Massachusetts Gov. Charlie Baker is set to outline when people who haven't yet been told they're eligible for a coronavirus vaccine will be able to register.
The schedule for the rest of the vaccine groups will be released Wednesday morning, Baker said in a tweet Tuesday evening that also commended residents for their part in "making MA a national leader in the vaccination effort!"
Massachusetts is currently in Phase 2 of its vaccine rollout plan, and currently eligible are people age 75 or older, people 65 or older with at least two qualifying medical conditions, child care workers and K-12 educators and school staff.
Nearly a million people in Massachusetts are considered fully vaccinated against the virus -- 946,306 as of Tuesday afternoon's update from the Department of Public Health. Just over 87% of all vaccine doses shipped to the state have been administered, with nearly 800,000 people who've gotten the first dose of the Moderna or Pfizer vaccine awaiting a second dose.
Not yet eligible in Phase 2 are essential workers in the transit, grocery, utility, food, agriculture, sanitation/public works and public health sectors (Group 3), as well as people with at least one qualifying medical condition (Group 4).
Phase 3, when the vaccine is open to the general public, is expected to begin getting the vaccine in Massachusetts in April.
Dates for when people in Phase 2, groups 3 and 4, and Phase 3 can get the vaccine have not yet been announced.
People who are not yet eligible to be vaccinated can nevertheless preregister now for an appointment at one of Massachusetts' mass vaccination sites.

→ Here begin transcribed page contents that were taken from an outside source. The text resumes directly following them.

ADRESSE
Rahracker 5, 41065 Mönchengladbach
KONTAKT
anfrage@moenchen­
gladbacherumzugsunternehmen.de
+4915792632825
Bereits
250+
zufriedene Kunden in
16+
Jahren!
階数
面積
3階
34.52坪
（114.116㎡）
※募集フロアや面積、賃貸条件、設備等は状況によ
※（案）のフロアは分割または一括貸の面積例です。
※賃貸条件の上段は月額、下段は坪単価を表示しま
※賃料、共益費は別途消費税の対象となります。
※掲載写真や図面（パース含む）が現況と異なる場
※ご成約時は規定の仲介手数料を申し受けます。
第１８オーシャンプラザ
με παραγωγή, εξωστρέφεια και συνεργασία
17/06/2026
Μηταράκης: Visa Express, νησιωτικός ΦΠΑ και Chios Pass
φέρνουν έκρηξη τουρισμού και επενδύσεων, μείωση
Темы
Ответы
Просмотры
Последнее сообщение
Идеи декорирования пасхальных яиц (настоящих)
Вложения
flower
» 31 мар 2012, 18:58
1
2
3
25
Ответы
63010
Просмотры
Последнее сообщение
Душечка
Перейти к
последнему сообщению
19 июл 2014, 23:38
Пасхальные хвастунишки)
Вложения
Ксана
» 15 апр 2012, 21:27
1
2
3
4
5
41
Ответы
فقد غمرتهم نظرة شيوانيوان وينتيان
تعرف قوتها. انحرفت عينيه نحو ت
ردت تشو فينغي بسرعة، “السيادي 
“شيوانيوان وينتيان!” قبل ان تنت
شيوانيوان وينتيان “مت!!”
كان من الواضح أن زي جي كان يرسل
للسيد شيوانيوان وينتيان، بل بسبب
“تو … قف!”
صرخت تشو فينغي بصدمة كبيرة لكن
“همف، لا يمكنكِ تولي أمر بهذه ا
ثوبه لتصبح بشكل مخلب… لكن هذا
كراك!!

Booking for other locations providing vaccines, like boards of health and pharmacies, is available through the state's VaxFinder website.

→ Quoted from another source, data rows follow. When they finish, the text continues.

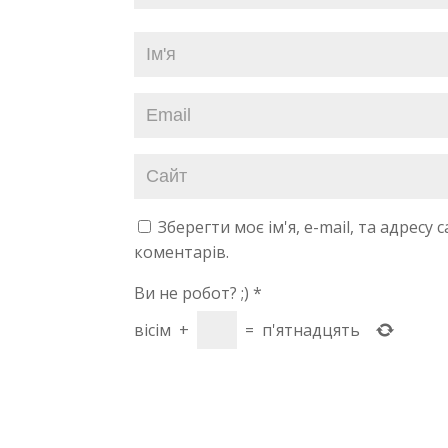
Зберегти моє ім'я, e-mail, та адресу
коментарів.
Ви не робот? ;)
*
вісім
+
=
п'ятнадцять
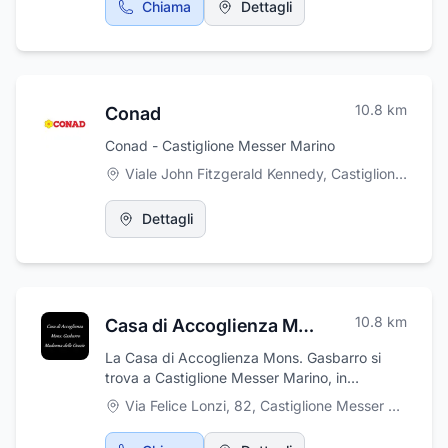
Chiama
Dettagli
certificazioni antincendio, direzione dei lavori,
effettua studi di ingegneria di fabbricati
industriali e si occupa di progettazioni per
edifici e per ristrutturazioni. La sua attività è
soprattutto rivolta al ruolo di CSE - CSP e di
10.8
km
Conad
Responsabile dei Lavori per costruzione,
ampliamento e manutenzione di centrali
Conad - Castiglione Messer Marino
energetiche (elettriche -idroelettriche ed
Viale John Fitzgerald Kennedy, Castiglione Messer Marino
eoliche) e nel campo delle sistemazioni
idrauliche.
Dettagli
10.8
km
Casa di Accoglienza Mons. Gasbarro Madonna delle Grazie
La Casa di Accoglienza Mons. Gasbarro si
trova a Castiglione Messer Marino, in
provincia di Chieti. Grazie all'impegno ed alla
Via Felice Lonzi, 82
,
Castiglione Messer Marino
professionalità dei propri collaboratori, la
Casa di Accoglienza Mons. Gasbarro è in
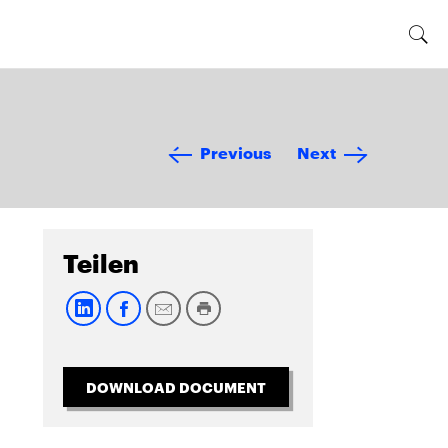
Previous
Next
Teilen
DOWNLOAD DOCUMENT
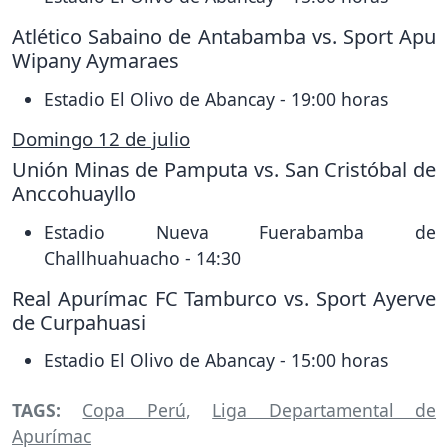
Atlético Sabaino de Antabamba vs. Sport Apu
Wipany Aymaraes
Estadio El Olivo de Abancay - 19:00 horas
Domingo 12 de julio
Unión Minas de Pamputa vs. San Cristóbal de
Anccohuayllo
Estadio Nueva Fuerabamba de
Challhuahuacho - 14:30
Real Apurímac FC Tamburco vs. Sport Ayerve
de Curpahuasi
Estadio El Olivo de Abancay - 15:00 horas
TAGS:
Copa Perú
,
Liga Departamental de
Apurímac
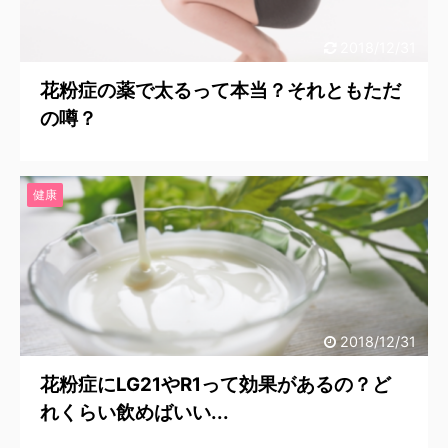
2018/12/31
花粉症の薬で太るって本当？それともただ
の噂？
健康
2018/12/31
花粉症にLG21やR1って効果があるの？ど
れくらい飲めばいい...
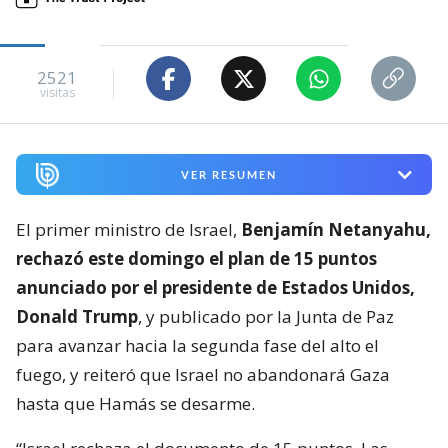
2521
visitas
VER RESUMEN
El primer ministro de Israel,
Benjamín Netanyahu,
rechazó este domingo el plan de 15 puntos
anunciado por el presidente de Estados Unidos,
Donald Trump
, y publicado por la Junta de Paz
para avanzar hacia la segunda fase del alto el
fuego, y reiteró que Israel no abandonará Gaza
hasta que Hamás se desarme.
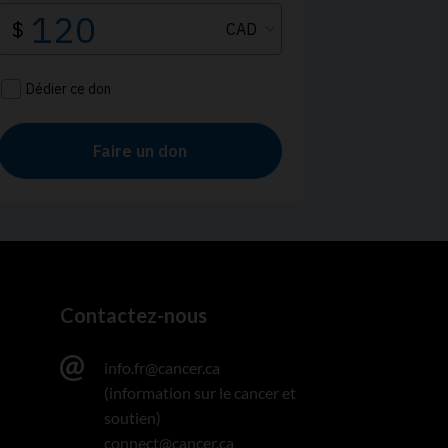
Contactez-nous
info.fr@cancer.ca
(information sur le cancer et
soutien)
connect@cancer.ca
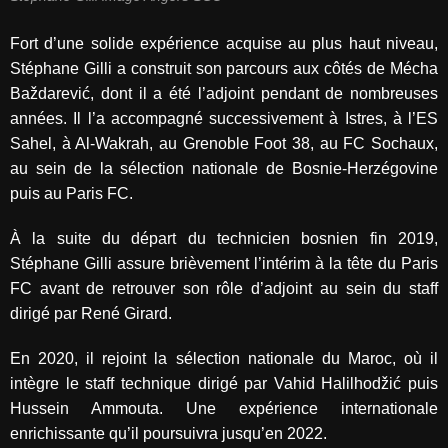
Fort d’une solide expérience acquise au plus haut niveau,
Stéphane Gilli a construit son parcours aux côtés de Mécha
Baždarević, dont il a été l’adjoint pendant de nombreuses
années. Il l’a accompagné successivement à Istres, à l’ES
Sahel, à Al-Wakrah, au Grenoble Foot 38, au FC Sochaux,
au sein de la sélection nationale de Bosnie-Herzégovine
puis au Paris FC.
À la suite du départ du technicien bosnien fin 2019,
Stéphane Gilli assure brièvement l’intérim à la tête du Paris
FC avant de retrouver son rôle d’adjoint au sein du staff
dirigé par René Girard.
En 2020, il rejoint la sélection nationale du Maroc, où il
intègre le staff technique dirigé par Vahid Halilhodžić puis
Hussein Ammouta. Une expérience internationale
enrichissante qu’il poursuivra jusqu’en 2022.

Nationwide, the coronavirus vaccine rollout is speeding up as the pharmaceutical companies producing the vaccine are increasing production.
President Joe Biden vowed this week that he would meet his promise of 100 million vaccine shots administered ahead of the 100 days that were his original goal. He's pushing for all states to open vaccinations to all adults by May 1.
Other states have sped up their vaccine rollouts as it became apparent that more doses would be arriving, including nearby Connecticut and Maine.
The Nutmeg State did so on Monday, with Gov. Ned Lamont on Monday announcing plans to make everyone 16 and up eligible for a vaccine registration by April 5.
Maine Gov. Janet Mills announced a faster vaccine rollout last week, with all adults eligible by May 1.